La tragédie vécue par Samuel illustre des carences évitables selon certains acteurs de santé :

  • Développer la formation des médecins généralistes et spécialistes pour améliorer le diagnostic et l’accompagnement de l’EM/SFC ;
  • Créer des centres pluridisciplinaires dédiés pour proposer des prises en charge coordonnées et des suivis adaptés, y compris pour les formes sévères ;
  • Financer la recherche sur les mécanismes biologiques et les traitements potentiels, notamment pour les formes post‑infectieuses ;
  • Renforcer le soutien psychologique et social des patients et de leurs proches, ainsi que les dispositifs d’aide à l’adaptation professionnelle et sociale ;
  • Assurer un accès élargi aux soins palliatifs et à des dispositifs d’accompagnement de fin de vie lorsque la souffrance est réfractaire à tout traitement.

Chiffres et réalités

En France, on estime qu’environ 250 000 personnes sont atteintes d’EM/SFC, dont une large majorité de femmes (près de 80 %). Ces chiffres reflètent une prévalence non négligeable et montrent l’importance d’un enseignement médical plus solide et d’une structuration des prises en charge. À l’échelle européenne et mondiale, la variabilité des estimations tient à la difficulté du diagnostic et à l’hétérogénéité des études.

Conclusion : entre urgence de la prise en charge et débat éthique

Le choix d’un jeune de 22 ans d’avoir recours au suicide assisté renvoie à des questions douloureuses : comment reconnaître et soulager des souffrances invisibles ? Quelles mesures prendre pour offrir des alternatives crédibles et efficaces avant même d’envisager l’ultime recours ? La tragédie rappelle aussi que les politiques de santé doivent intégrer la réalité des maladies post‑virales et des syndromes invalidants qui touchent des personnes jeunes, souvent fragilisées socialement et professionnellement.
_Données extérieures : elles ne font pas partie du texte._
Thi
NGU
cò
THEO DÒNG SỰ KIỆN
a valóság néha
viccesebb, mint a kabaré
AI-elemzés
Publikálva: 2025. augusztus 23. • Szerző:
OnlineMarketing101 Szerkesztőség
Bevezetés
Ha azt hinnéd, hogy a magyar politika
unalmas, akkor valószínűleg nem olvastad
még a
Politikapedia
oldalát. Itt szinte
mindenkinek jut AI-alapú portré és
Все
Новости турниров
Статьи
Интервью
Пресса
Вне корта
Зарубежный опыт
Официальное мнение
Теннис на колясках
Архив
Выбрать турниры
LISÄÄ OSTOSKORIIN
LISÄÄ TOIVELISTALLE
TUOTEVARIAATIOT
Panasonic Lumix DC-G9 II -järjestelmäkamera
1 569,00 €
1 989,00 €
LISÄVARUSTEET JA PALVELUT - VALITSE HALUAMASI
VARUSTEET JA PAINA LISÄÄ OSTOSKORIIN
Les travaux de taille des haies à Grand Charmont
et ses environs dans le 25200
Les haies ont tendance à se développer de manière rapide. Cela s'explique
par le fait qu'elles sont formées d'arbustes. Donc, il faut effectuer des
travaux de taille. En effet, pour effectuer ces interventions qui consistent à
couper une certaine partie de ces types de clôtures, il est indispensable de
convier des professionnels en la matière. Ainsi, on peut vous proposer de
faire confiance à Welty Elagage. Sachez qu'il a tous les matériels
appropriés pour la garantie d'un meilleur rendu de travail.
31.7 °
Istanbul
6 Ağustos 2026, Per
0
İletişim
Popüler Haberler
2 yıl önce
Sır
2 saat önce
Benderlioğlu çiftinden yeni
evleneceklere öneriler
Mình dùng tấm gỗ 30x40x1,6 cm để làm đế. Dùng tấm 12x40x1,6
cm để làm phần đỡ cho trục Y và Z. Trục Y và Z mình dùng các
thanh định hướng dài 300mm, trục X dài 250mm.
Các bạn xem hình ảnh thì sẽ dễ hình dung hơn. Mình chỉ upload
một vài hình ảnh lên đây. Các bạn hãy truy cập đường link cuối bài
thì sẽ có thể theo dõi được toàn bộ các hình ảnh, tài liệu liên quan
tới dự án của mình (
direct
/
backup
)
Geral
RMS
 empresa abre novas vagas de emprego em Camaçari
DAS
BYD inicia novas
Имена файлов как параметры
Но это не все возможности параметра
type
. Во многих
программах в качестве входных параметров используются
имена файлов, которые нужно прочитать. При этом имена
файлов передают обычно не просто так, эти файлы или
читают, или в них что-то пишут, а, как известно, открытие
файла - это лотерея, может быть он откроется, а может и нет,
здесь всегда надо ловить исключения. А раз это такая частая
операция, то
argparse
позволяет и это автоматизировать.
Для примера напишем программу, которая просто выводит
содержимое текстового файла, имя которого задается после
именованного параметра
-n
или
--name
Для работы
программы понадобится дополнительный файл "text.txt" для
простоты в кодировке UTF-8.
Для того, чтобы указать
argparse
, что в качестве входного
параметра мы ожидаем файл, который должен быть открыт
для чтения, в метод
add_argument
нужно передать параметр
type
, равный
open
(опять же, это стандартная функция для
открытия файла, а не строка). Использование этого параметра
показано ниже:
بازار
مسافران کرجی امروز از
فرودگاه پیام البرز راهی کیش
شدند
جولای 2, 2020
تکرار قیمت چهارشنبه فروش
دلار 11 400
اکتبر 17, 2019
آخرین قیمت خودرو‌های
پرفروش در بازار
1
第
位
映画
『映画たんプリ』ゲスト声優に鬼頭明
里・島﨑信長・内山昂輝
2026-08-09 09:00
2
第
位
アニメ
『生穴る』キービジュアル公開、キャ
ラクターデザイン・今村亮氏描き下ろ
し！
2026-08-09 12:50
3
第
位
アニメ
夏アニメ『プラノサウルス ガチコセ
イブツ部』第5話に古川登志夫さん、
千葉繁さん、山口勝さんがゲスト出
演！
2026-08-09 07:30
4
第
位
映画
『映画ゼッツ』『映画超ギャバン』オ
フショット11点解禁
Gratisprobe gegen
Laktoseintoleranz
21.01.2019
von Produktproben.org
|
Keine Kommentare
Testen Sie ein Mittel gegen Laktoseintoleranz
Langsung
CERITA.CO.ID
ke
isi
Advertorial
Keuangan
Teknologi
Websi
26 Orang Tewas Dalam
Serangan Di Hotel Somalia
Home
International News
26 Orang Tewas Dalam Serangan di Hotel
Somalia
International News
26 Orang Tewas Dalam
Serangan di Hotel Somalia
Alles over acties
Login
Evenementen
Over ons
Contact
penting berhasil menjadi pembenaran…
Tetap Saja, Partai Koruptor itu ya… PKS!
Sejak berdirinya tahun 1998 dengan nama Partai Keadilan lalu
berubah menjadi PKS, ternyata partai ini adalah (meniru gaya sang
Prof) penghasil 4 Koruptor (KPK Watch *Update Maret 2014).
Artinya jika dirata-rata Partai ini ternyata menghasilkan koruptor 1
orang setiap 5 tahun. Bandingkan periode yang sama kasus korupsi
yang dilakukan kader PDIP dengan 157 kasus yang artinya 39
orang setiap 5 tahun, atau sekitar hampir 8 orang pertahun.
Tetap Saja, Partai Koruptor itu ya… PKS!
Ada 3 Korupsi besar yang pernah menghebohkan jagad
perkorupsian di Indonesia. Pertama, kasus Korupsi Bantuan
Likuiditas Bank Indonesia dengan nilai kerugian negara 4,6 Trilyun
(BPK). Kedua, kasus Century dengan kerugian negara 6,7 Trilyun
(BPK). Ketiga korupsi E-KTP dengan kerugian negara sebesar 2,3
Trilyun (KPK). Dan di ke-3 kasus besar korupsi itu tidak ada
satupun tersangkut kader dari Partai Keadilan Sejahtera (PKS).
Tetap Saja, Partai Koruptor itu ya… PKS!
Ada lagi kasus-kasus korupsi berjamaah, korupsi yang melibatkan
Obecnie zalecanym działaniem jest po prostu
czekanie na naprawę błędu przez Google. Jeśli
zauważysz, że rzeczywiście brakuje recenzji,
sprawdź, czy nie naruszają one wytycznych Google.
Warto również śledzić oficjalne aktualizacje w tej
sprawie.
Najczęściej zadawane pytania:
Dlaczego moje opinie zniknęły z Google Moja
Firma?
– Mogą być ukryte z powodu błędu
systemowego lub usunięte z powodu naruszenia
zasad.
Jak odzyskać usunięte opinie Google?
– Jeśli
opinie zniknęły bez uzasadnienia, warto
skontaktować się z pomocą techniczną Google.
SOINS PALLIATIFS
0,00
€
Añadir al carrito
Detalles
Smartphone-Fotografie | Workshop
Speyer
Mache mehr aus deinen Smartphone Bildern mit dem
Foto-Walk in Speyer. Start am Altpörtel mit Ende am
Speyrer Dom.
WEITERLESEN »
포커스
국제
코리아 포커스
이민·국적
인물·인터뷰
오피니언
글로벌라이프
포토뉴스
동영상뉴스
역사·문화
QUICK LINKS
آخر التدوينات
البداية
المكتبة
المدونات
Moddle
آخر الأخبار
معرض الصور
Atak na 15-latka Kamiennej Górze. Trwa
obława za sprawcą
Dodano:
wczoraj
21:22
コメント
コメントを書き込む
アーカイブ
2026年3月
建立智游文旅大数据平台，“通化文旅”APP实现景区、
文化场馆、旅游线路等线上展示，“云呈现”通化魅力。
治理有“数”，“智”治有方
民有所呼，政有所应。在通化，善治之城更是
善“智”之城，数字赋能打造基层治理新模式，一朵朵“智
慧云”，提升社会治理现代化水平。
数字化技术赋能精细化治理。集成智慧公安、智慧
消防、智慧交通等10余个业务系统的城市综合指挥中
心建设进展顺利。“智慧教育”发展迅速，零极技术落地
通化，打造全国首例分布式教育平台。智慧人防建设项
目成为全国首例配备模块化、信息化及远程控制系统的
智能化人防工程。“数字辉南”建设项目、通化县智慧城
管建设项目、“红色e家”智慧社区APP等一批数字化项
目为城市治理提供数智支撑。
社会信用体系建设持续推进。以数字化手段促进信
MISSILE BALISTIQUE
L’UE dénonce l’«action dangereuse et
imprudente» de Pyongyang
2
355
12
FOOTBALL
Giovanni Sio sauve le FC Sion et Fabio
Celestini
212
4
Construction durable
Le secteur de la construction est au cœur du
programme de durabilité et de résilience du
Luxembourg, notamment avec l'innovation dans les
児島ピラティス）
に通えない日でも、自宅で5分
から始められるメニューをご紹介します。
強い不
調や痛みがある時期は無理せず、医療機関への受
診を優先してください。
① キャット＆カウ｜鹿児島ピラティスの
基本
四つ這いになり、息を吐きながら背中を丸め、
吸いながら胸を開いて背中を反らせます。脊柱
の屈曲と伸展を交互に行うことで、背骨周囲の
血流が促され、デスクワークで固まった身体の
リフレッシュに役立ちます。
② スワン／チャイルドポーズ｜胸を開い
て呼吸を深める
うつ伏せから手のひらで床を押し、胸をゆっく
Au‑delà de l’émotion, il est nécessaire d’engager des réponses concrètes : investir dans la recherche, structurer l’offre de soins, mieux former les praticiens et garantir un accompagnement psychosocial renforcé. Sans cela, d’autres parcours semblables risquent de se répéter, et la société devra à nouveau s’interroger sur la frontière entre accompagnement médical et assistance à la fin de vie.

À retenir

  • Un jeune Autrichien de 22 ans, atteint d’EM/SFC apparu après un Covid‑19, a eu recours au suicide assisté, provoquant une vive émotion et des réactions politiques.
  • Le syndrome de fatigue chronique est une maladie mal comprise, sans traitement curatif reconnu, qui nécessite une prise en charge multidisciplinaire améliorée.
  • Le cas met en évidence l’augmentation possible des demandes d’aide à mourir chez des personnes jeunes et l’urgence d’améliorer les soins et l’accompagnement pour éviter que la détresse mène à l’irréparable.